▶ _Work instructions_
Locate, in the data below, the line that contains "2026-04-21 07:23:28" and the line that contains "2026-04-21 06:23:12"; reproduce exactly those two lines and every line between them, nothing more.

▶ _Data items_
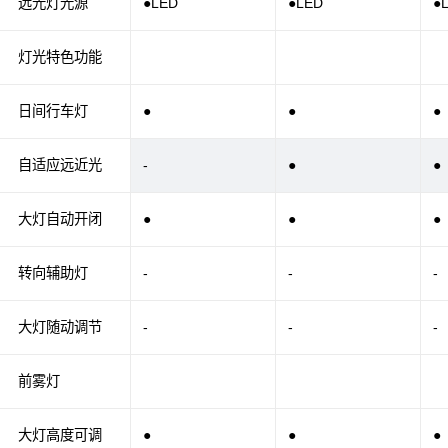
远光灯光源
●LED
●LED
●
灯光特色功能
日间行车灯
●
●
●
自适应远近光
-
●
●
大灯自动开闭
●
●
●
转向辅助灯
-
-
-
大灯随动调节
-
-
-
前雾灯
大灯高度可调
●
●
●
...
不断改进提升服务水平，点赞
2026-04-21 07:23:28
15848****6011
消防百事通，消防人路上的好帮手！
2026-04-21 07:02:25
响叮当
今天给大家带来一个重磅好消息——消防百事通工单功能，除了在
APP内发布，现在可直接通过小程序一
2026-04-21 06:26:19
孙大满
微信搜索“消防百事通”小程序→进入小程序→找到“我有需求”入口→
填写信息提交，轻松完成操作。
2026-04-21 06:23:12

▶ _The completed task_
2026-04-21 07:23:28
15848****6011
消防百事通，消防人路上的好帮手！
2026-04-21 07:02:25
响叮当
今天给大家带来一个重磅好消息——消防百事通工单功能，除了在
APP内发布，现在可直接通过小程序一
2026-04-21 06:26:19
孙大满
微信搜索“消防百事通”小程序→进入小程序→找到“我有需求”入口→
填写信息提交，轻松完成操作。
2026-04-21 06:23:12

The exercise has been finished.